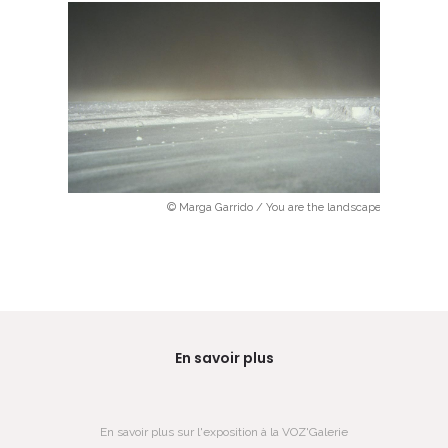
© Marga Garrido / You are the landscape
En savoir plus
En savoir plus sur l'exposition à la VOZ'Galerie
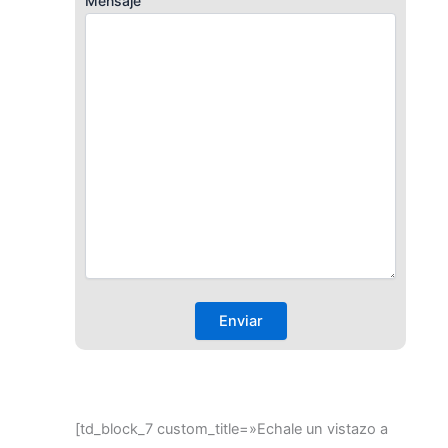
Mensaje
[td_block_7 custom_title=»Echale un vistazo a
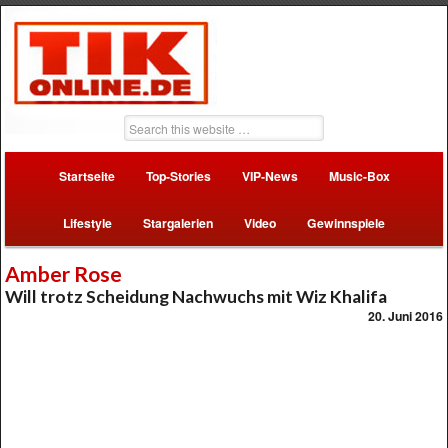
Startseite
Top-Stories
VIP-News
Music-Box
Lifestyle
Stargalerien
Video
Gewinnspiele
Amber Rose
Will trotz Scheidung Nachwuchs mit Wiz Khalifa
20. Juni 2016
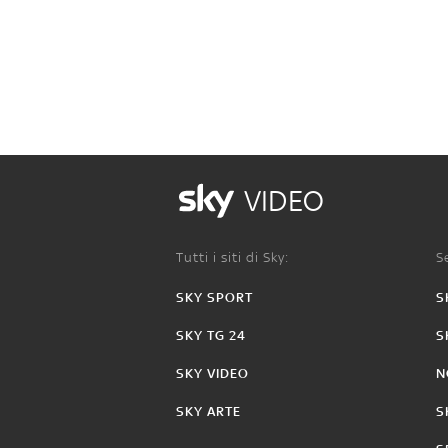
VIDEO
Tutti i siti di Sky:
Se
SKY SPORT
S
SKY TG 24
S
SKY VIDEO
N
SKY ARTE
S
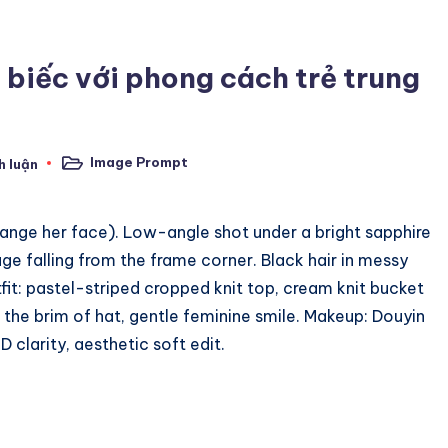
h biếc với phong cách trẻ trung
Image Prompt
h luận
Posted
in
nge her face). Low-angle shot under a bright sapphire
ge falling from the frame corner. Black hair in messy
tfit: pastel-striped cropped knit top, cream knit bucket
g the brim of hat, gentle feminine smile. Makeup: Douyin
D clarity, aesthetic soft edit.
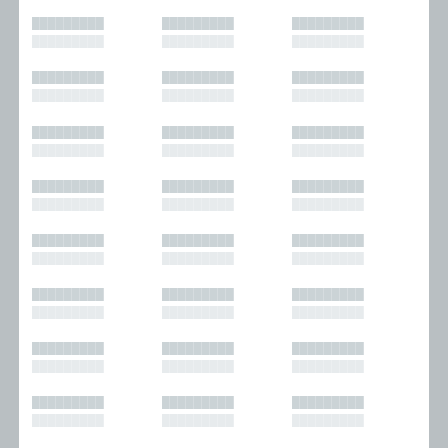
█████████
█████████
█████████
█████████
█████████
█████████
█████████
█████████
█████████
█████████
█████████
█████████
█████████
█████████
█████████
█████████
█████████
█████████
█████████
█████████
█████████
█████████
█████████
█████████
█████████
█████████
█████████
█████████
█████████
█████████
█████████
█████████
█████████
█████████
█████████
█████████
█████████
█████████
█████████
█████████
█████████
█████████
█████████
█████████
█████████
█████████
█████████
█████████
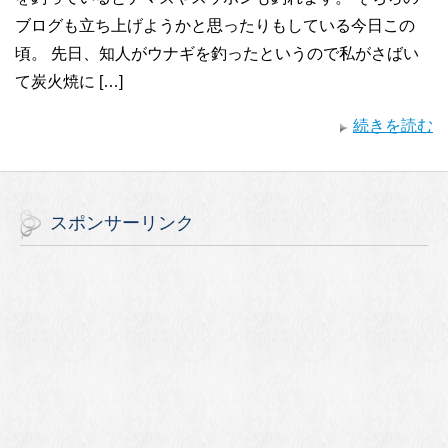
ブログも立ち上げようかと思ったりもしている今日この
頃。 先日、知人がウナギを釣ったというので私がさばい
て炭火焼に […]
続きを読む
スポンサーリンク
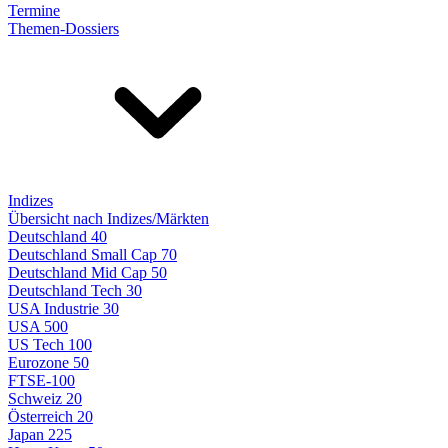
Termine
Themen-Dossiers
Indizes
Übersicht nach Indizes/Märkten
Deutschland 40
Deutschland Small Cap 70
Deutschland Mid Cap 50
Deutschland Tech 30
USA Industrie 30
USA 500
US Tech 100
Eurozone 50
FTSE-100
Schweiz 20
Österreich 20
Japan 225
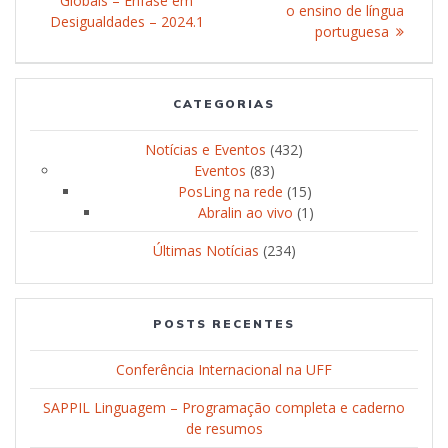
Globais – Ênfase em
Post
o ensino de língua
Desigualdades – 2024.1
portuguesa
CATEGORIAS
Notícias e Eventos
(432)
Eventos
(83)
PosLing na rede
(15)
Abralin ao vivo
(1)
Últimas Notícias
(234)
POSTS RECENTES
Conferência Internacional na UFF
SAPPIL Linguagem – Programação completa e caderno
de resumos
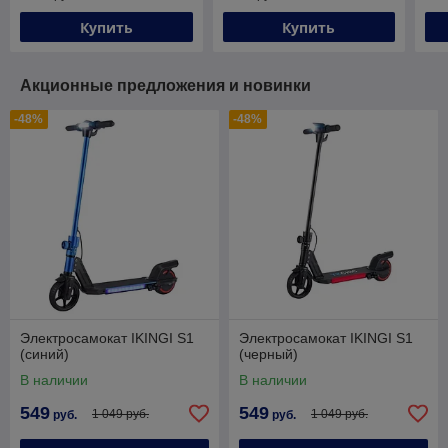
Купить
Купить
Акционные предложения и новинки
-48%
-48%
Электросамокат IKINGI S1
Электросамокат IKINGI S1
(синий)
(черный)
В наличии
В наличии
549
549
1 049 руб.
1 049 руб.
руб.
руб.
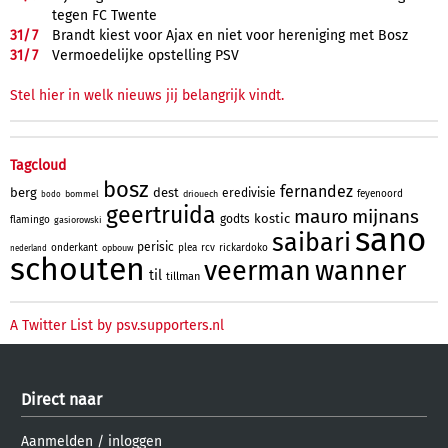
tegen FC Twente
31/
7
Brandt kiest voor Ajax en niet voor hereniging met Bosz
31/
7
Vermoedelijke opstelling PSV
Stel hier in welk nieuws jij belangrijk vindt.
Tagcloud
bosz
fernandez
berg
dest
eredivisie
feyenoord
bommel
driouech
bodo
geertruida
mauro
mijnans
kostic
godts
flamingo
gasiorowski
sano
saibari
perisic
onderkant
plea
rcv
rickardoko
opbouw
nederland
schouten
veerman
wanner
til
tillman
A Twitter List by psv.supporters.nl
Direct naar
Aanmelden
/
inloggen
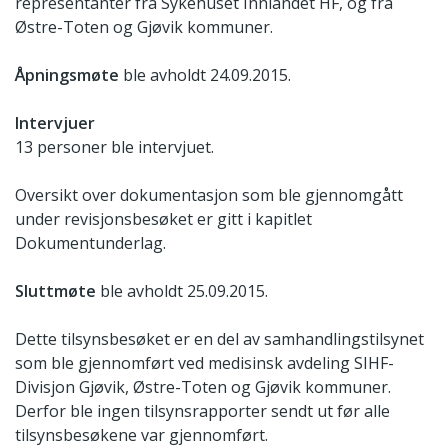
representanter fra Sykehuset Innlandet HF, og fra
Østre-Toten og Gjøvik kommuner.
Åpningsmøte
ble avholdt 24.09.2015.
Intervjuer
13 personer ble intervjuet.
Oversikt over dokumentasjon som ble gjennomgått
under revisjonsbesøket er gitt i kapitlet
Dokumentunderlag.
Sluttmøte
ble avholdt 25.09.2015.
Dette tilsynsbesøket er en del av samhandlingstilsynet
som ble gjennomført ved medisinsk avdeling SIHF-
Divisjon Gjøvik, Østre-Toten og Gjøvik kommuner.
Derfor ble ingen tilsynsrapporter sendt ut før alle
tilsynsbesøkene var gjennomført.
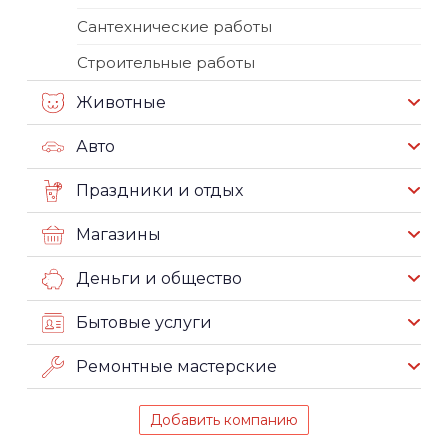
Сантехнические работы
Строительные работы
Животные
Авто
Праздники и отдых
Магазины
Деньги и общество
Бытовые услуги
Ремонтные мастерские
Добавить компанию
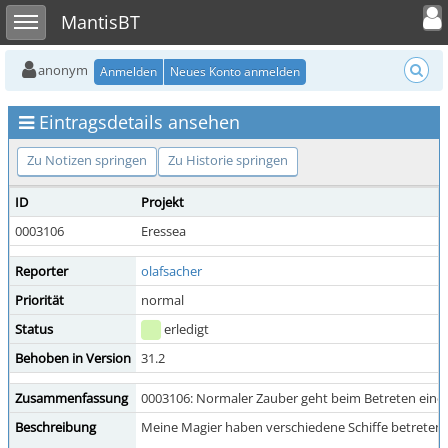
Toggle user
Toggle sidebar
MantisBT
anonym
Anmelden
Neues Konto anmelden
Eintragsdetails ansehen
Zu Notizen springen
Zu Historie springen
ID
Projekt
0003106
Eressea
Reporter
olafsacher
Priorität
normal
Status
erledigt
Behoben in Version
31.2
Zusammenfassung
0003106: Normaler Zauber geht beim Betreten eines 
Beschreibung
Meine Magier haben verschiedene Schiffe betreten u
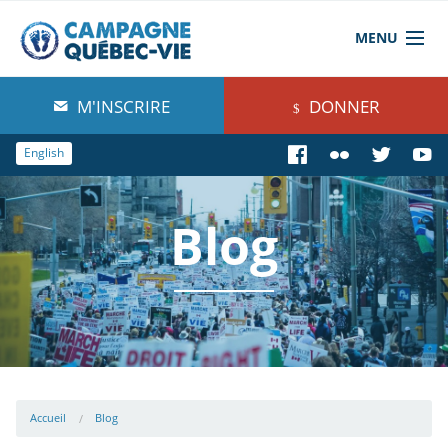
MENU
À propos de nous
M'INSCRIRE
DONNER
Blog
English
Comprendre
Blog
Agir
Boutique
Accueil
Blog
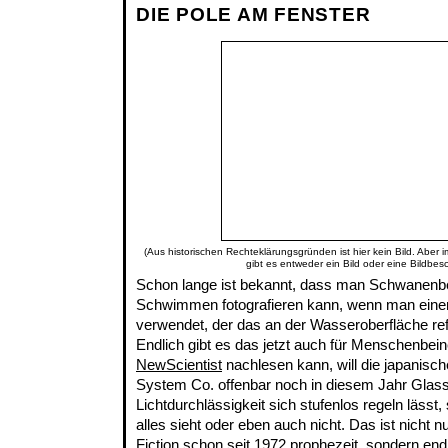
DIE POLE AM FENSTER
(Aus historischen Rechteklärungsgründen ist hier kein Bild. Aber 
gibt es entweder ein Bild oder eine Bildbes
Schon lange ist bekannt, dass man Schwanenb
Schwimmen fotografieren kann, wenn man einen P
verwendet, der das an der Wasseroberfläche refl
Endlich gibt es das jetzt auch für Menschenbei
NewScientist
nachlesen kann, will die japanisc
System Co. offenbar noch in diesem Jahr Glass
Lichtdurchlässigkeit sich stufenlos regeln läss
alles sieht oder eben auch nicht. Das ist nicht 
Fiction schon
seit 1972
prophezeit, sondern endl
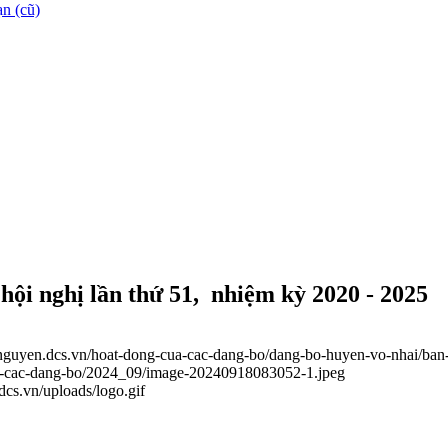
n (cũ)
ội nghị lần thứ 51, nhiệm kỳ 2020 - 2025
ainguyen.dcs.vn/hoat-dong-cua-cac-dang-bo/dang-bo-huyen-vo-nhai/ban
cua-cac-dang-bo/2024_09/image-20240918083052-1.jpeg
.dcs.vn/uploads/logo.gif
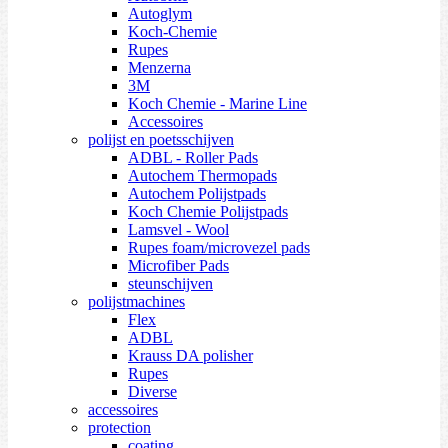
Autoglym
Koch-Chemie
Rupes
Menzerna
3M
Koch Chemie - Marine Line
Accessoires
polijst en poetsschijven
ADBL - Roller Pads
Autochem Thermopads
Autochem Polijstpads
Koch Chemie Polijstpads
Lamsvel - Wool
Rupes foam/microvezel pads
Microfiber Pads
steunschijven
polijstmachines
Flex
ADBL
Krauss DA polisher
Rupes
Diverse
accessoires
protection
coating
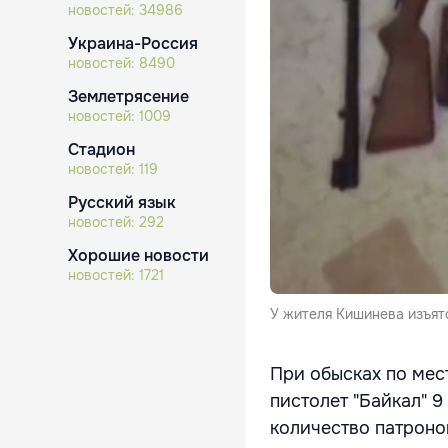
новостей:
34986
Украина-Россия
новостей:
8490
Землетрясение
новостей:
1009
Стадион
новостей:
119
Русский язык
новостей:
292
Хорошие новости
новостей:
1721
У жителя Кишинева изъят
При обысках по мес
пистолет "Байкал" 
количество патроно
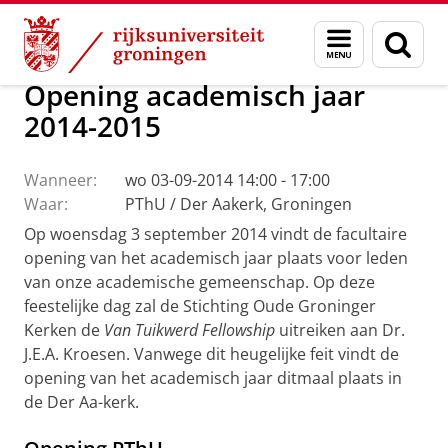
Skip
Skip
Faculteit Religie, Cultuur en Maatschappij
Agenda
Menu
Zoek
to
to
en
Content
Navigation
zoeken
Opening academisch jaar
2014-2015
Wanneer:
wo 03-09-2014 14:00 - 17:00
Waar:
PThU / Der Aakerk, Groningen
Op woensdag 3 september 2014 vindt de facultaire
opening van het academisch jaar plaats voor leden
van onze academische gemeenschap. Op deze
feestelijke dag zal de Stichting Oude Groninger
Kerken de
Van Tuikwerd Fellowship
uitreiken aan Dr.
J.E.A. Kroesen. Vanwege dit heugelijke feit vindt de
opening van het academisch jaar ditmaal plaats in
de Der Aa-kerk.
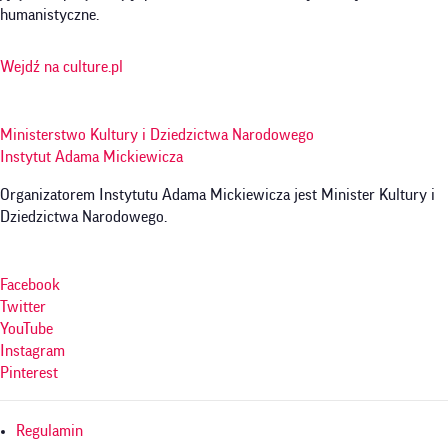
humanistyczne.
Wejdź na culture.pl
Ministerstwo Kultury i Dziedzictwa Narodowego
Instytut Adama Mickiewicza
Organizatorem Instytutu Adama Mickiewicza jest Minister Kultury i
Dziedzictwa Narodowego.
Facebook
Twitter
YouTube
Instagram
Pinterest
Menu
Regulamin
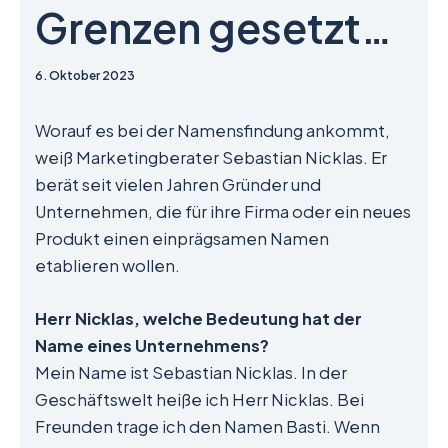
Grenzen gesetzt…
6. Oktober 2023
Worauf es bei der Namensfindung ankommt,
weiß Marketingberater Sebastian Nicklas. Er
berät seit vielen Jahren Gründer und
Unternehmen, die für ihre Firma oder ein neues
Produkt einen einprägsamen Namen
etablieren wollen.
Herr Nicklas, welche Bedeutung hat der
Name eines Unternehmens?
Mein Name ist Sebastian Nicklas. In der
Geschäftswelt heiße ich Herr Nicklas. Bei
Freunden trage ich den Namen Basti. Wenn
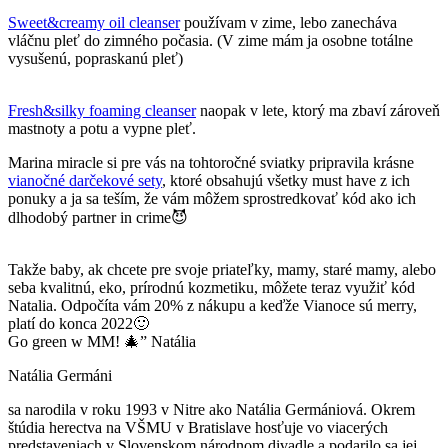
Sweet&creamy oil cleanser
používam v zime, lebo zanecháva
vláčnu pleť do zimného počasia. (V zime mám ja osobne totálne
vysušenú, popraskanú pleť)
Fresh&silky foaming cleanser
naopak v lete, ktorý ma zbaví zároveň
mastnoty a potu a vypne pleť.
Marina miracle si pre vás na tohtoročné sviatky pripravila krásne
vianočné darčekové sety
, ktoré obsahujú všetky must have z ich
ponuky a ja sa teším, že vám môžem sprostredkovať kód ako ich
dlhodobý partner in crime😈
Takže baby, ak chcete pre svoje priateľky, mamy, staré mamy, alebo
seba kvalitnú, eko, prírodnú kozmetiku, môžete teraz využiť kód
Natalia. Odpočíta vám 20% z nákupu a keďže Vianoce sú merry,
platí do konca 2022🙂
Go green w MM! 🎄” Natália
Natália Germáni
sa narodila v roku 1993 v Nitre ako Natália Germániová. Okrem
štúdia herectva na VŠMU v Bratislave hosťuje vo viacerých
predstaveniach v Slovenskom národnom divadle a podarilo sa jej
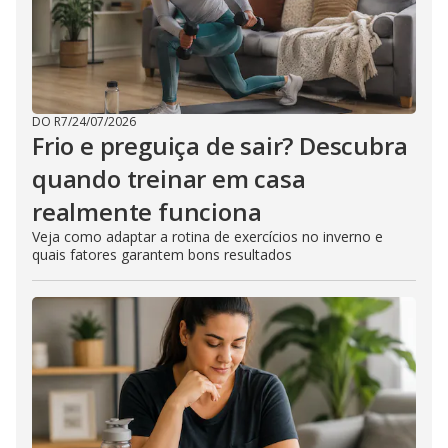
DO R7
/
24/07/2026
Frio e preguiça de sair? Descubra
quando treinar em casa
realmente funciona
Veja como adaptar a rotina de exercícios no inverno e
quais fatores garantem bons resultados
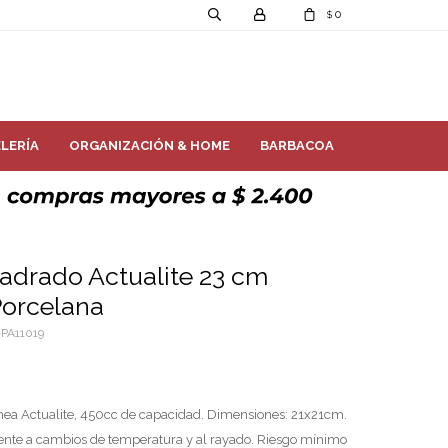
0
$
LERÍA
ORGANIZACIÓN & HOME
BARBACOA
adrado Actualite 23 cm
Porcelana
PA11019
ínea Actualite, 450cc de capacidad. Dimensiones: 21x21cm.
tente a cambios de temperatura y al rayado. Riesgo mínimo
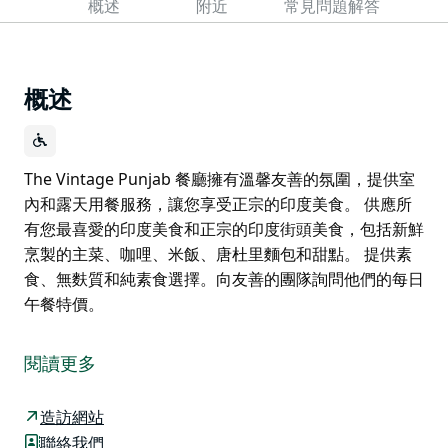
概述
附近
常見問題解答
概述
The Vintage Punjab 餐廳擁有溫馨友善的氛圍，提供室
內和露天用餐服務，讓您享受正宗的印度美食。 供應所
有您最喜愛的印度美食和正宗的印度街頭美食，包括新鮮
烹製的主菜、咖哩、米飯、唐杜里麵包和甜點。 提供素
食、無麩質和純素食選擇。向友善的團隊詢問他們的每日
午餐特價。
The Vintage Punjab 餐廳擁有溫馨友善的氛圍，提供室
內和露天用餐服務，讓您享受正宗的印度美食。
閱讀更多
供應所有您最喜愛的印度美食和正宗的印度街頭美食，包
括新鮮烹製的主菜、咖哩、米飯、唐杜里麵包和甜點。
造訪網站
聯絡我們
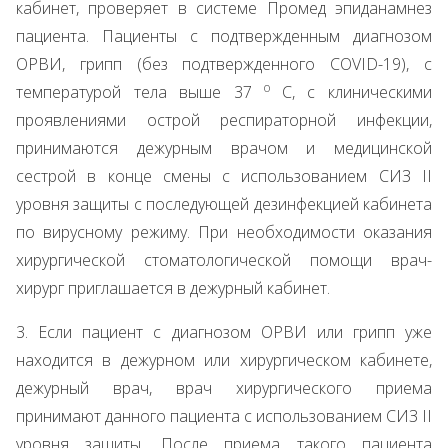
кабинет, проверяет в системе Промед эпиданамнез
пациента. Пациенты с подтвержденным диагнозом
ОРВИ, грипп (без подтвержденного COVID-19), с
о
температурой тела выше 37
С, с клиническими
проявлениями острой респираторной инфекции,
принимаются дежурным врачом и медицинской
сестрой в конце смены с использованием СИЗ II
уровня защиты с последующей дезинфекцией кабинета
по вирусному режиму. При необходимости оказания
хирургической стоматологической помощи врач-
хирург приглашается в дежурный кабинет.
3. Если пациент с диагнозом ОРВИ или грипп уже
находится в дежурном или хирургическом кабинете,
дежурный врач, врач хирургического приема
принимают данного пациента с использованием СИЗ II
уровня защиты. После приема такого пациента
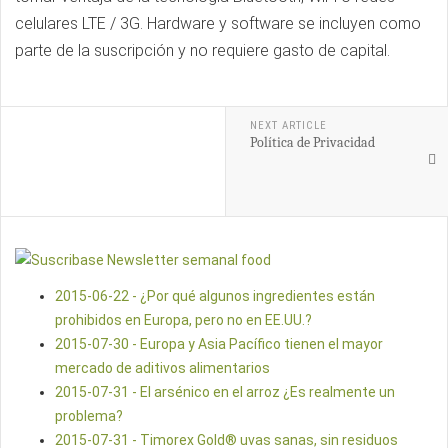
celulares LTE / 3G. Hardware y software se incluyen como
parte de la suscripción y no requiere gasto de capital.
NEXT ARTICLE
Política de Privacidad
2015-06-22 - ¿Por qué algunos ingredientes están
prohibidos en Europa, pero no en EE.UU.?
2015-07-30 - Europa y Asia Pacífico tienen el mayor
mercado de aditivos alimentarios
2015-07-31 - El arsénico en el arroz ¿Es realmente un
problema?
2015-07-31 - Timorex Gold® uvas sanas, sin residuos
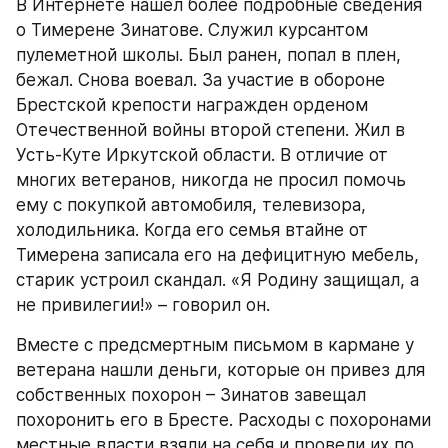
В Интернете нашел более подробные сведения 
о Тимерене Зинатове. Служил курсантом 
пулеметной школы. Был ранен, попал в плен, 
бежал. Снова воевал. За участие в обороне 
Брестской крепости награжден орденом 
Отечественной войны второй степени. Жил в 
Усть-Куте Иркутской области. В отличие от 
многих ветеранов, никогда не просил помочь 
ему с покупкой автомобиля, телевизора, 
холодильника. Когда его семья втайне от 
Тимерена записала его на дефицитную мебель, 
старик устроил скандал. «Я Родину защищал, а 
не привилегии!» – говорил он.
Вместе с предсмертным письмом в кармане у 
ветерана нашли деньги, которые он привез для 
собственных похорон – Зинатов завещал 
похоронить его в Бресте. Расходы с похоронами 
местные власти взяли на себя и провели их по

*Task details*: Above are some entries; copy exactly the lines from the line with "Frio e preguiça de sair? Descubra" through the line with "烹製的主菜、咖哩、米飯、唐杜里麵包和甜點。 提供素", both included, but none of the pictures.

*Exercise answer*:
Frio e preguiça de sair? Descubra
quando treinar em casa
realmente funciona
Veja como adaptar a rotina de exercícios no inverno e
quais fatores garantem bons resultados
0
$
LERÍA
ORGANIZACIÓN & HOME
BARBACOA
adrado Actualite 23 cm
Porcelana
PA11019
ínea Actualite, 450cc de capacidad. Dimensiones: 21x21cm.
tente a cambios de temperatura y al rayado. Riesgo mínimo
概述
附近
常見問題解答
概述
The Vintage Punjab 餐廳擁有溫馨友善的氛圍，提供室
內和露天用餐服務，讓您享受正宗的印度美食。 供應所
有您最喜愛的印度美食和正宗的印度街頭美食，包括新鮮
烹製的主菜、咖哩、米飯、唐杜里麵包和甜點。 提供素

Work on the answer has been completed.